What does that mean in terms of area? At a provincial level between 1993 and 2006, the Region Veneto's Tavolo tecnico permanente di sviluppo disciplinare, its planning control office , estimated that the province of Verona had lost 8,000 hectares to development, followed by Venice a little less than 7,000 ha and Padua 5,000 ha. Treviso saw 4,500 hectares go under concrete, Vicenza 3,500. while the smaller provinces of Rovigo and Belluno lost 1,500 and 1,000 hectares respectively for a grand total of  33,159 hectares or 332 square kilometres. How big is that? An area roughly a fifth of the size of metropolitan London urbanised in just 13 years.  In that time the population of the Veneto grew from 4,405,288 to 4,841,933, up about 1% a year. just 436,000 new residents but a piece of ground 10 metres by 76 metres under concrete for every new resident added! Since 2006 however, and the economic crisis, those losses have slowed and many of the speculatively-contructed factory buildings and warehouses lie empty along with other, older ones, lain waste by the downturn. No "green belt", no rational aforethought, just naked, speculative greed. Utterly fucked.

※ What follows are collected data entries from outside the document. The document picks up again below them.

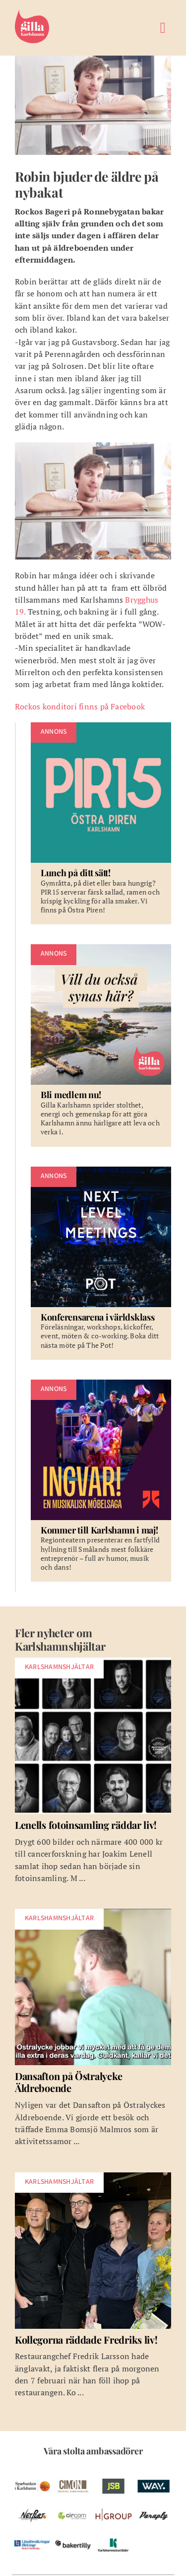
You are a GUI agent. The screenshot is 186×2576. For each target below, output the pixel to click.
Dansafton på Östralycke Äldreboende (69, 2081)
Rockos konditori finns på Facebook (80, 706)
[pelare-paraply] (153, 2505)
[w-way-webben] (153, 2475)
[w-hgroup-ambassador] (113, 2505)
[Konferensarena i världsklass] (101, 1263)
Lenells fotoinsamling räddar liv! (86, 1824)
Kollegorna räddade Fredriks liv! (86, 2339)
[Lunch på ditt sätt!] (101, 823)
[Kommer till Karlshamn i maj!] (101, 1481)
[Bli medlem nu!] (101, 1045)
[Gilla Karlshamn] (32, 8)
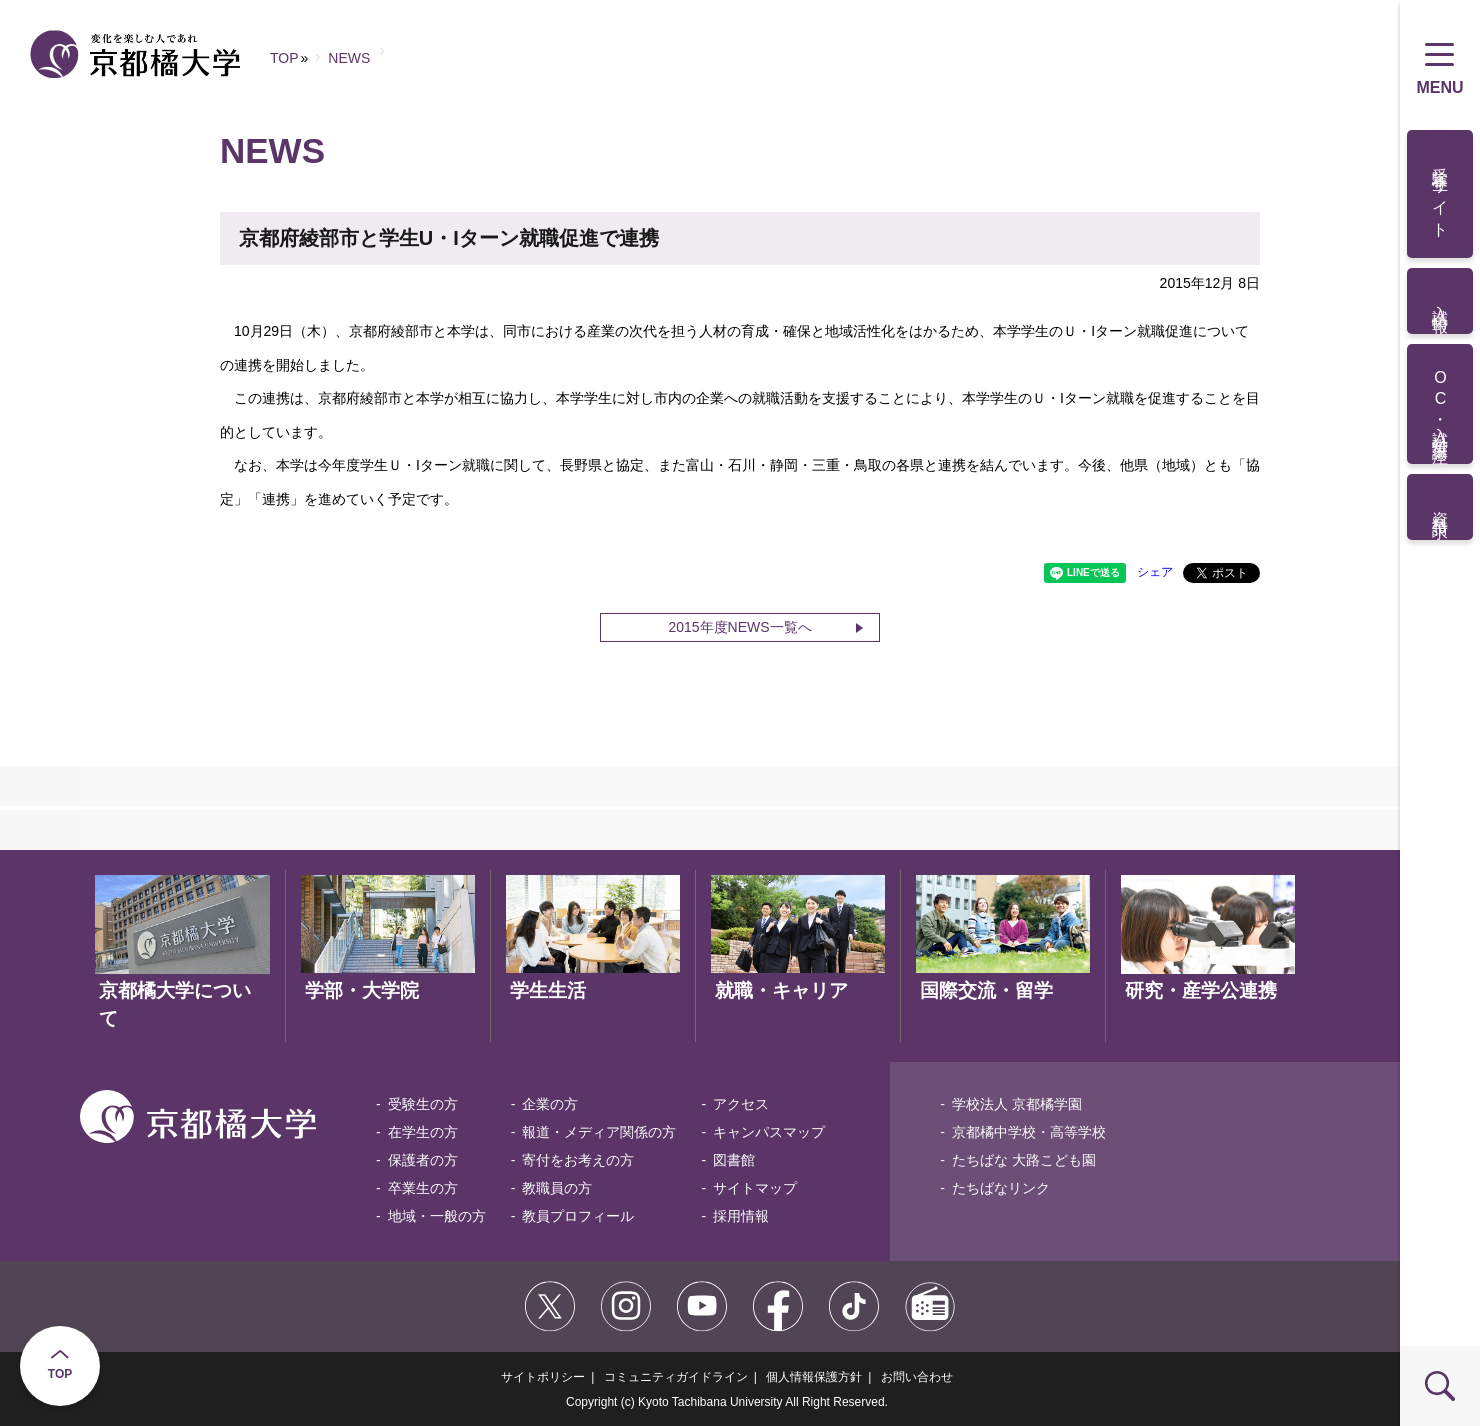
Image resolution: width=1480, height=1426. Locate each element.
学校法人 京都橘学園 (1017, 1104)
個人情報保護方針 (814, 1377)
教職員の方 (557, 1188)
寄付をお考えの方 (578, 1160)
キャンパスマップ (769, 1132)
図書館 (734, 1160)
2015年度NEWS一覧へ (739, 627)
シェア (1155, 572)
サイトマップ (755, 1188)
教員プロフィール (578, 1216)
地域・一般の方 (437, 1216)
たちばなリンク (1001, 1188)
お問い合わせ (917, 1377)
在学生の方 (423, 1132)
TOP (60, 1374)
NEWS (349, 58)
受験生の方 (423, 1104)
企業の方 (550, 1104)
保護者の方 (423, 1160)
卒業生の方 (423, 1188)
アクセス (741, 1104)
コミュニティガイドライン (676, 1377)
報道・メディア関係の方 (599, 1132)
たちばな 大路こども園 (1024, 1160)
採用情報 (741, 1216)
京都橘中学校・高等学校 (1029, 1132)
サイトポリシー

An anonymous Padanian idyll. The muddy river winding between its concreted banks, 
the dredgings, road embankment, trucks and sound barriers. - from Streeview
What's left? A sea of some of the most hideous townscapes in Europe. Mile after mile of soul-destroying ugliness and brutality, waste and shortsightedness. Exactly what happens when money (lots of it) meets a lack of culture and education.... a sort of sad, lower-case Dubai. I once attempted to discuss this with a notable town planning academic who shall remain nameless, recently retired from the Università Iuav di Venezia (founded in 1926 as the Istituto Universitario di Architettura di Venezia ("the Higher Institute of Architecture of Venice"), while acknowledging the problem he was extremely defensive and didn't want to talk about it ... at all!

Veneto. The Region that has made ribbon development a virtue and a centrepiece of its "growth". - from Streeview
Which is why Padania Classics is important. It's a website and book cataloguing this catastrophe They DO want to talk about it. They do want to tell you about it, both in English and Italian, holding a light up to this, admittedly minor, Crime Against Humanity. They're on Facebook too. This isn't one of those optimistic stories with a potentially happy ending; you know the sort: "If we do this then we can avoid the consequences!". The damage is done and it will take centuries of abandonment and weathering to grind the resultant mess back into the limestone river gravels it was mostly created from.

Why screw-up the countryside with asphalt and concrete on one side only when you can do it on all four? - from Streeview
I've not tried to pick the ugliest or the worst. Just a few random shots plus my favourite via Streetview to give you a flavour of sites that await the unsuspecting visitor. You have been warned.